Write out every line below that contains "eine".

Start of Records for the exercise

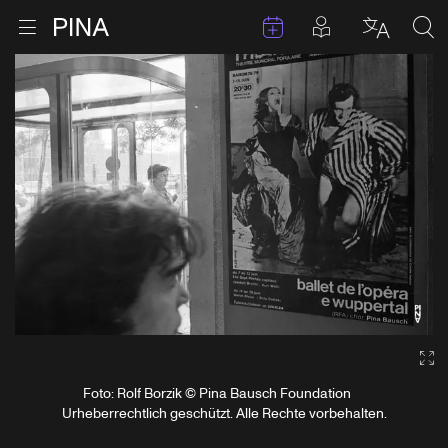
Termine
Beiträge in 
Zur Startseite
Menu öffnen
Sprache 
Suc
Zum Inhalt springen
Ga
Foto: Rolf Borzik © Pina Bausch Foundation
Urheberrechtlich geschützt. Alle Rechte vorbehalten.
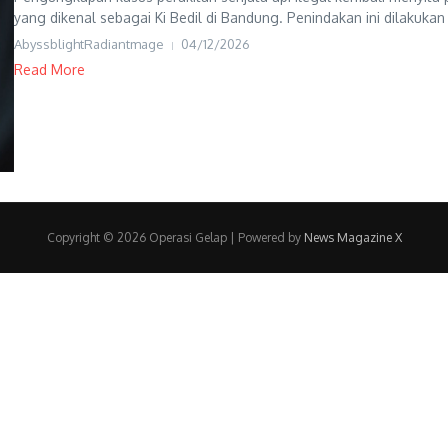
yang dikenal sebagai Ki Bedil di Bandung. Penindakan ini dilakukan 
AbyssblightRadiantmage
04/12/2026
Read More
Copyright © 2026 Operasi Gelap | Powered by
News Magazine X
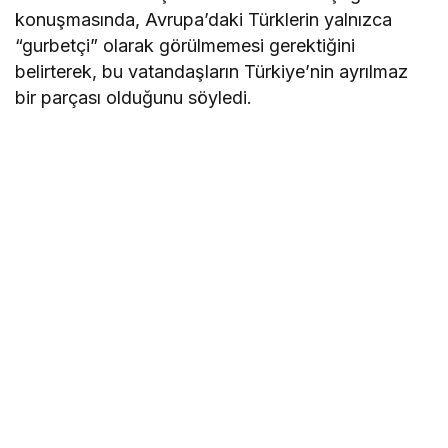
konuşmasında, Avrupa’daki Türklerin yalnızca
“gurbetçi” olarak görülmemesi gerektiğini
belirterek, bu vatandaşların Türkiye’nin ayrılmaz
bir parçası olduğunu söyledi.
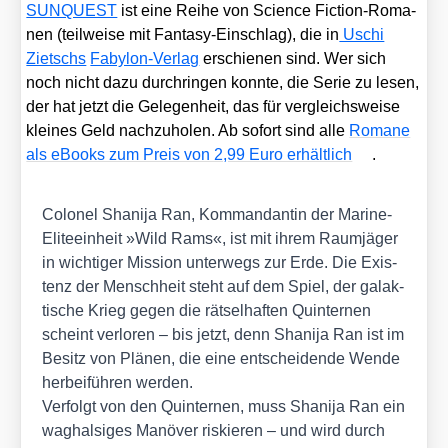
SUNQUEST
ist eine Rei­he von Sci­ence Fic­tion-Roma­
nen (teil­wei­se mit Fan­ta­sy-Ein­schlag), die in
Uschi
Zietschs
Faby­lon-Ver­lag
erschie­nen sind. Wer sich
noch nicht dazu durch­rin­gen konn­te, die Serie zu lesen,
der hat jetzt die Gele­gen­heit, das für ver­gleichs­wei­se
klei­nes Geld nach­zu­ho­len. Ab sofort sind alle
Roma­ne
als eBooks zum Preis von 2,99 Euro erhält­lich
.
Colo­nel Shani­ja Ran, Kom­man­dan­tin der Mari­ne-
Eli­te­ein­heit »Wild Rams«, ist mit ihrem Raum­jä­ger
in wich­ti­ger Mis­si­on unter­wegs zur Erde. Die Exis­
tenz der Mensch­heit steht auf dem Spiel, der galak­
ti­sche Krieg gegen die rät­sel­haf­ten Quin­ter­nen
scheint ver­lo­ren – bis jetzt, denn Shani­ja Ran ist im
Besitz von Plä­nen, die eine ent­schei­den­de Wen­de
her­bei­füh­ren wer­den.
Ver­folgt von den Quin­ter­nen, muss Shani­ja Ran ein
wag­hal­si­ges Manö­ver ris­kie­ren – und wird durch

End of Records for the exercise
Start of Records for the exercise

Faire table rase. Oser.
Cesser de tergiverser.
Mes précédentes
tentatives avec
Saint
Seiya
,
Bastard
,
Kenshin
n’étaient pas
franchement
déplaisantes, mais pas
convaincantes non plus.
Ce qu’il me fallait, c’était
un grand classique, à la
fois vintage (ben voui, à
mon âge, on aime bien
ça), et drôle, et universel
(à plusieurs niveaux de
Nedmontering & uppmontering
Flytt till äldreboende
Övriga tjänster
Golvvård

End of Records for the exercise
Start of Records for the exercise

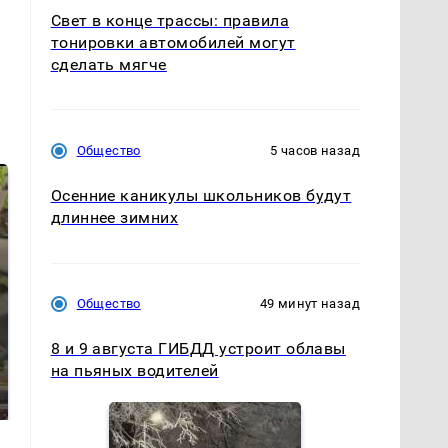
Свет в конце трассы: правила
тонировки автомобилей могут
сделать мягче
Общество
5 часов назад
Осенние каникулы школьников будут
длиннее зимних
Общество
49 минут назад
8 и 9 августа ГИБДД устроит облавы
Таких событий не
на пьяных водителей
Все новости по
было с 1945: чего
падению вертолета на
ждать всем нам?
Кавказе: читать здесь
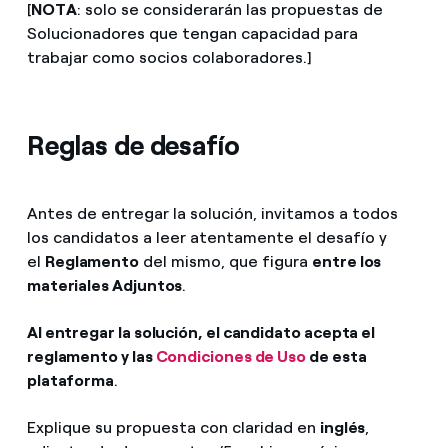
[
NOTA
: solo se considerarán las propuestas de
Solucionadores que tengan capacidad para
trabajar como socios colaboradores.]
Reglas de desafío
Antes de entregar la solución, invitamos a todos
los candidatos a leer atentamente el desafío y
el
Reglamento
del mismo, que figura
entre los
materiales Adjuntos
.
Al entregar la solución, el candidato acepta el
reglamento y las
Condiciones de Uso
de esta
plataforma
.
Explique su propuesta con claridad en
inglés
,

End of Records for the exercise

## [Answer space]
ist eine Rei­he von Sci­ence Fic­tion-Roma­
Besitz von Plä­nen, die eine ent­schei­den­de Wen­de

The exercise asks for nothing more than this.